Senator Carlton Riley’s impending visit kept the town very quiet. It was as if Kelham’s gates were locked again. I doubted that the leave order had been formally rescinded, but Rangers are good soldiers, and I was sure the base commander had dropped heavy hints about hundred-percent participation in the hoopla. I left the diner and found Main Street back to its previous torpor.

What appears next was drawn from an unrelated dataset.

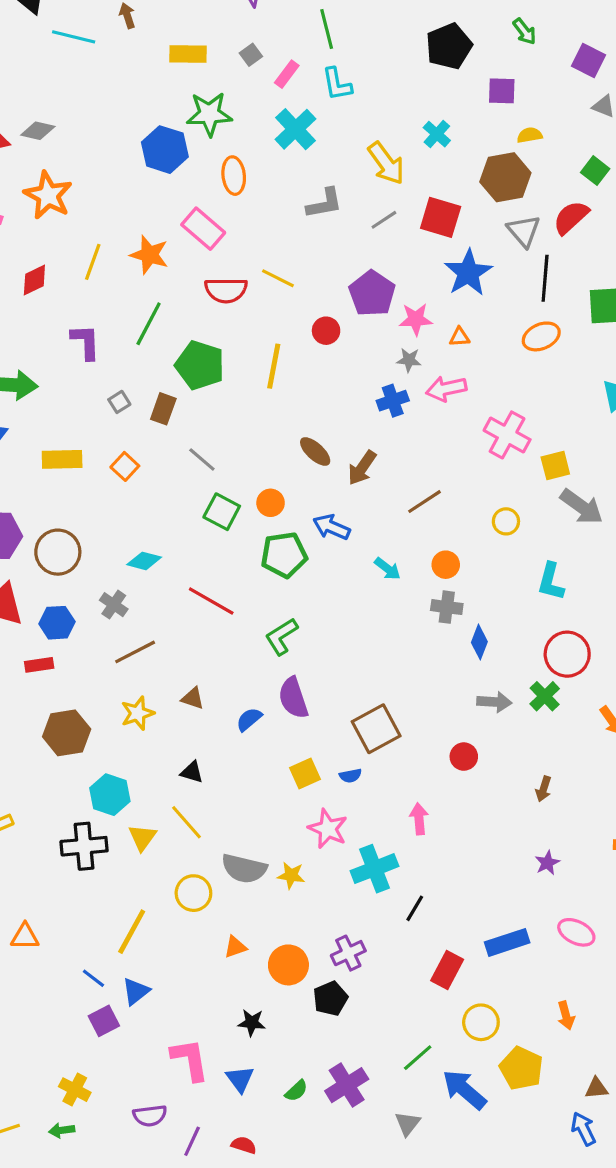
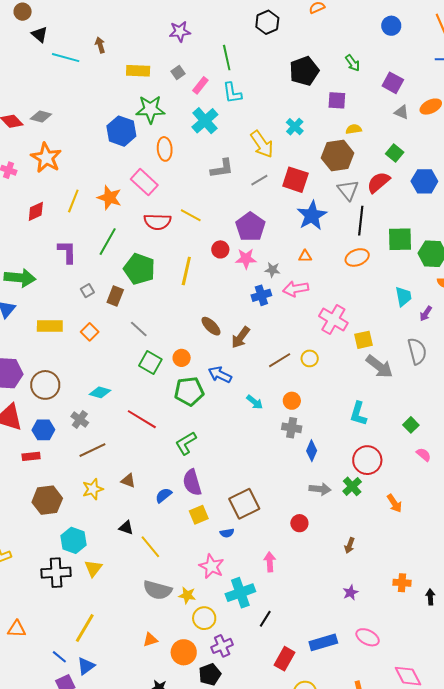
pink star: (416, 319) -> (246, 259), moved
yellow circle: (506, 521) -> (310, 358), moved
yellow square: (305, 773) -> (199, 515), moved
yellow line: (186, 822) -> (150, 547), moved
yellow circle: (193, 893) -> (204, 618), moved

My borrowed Buick was the only car parked on the block behind. It looked lonely and abandoned. I unlocked it and drove it around to the hotel and retrieved my toothbrush and settled my account at the desk. Then I got back behind the wheel and went exploring.

I started opposite the vacant lot between the diner and the Sheriff’s Department. I headed south from there for two hundred yards, to where Main Street started to bend, driving fast but not stupid fast. I made the left into Deveraux’s childhood street, and hustled along to her old house, fourth on the right. Total elapsed time, forty-five seconds.

I turned in over the dried mud puddle and drove down the overgrown driveway, past the tumbledown house, through the back yard, past the wild hedge, to the deer trestle. I swung left and backed up and popped the trunk and got out.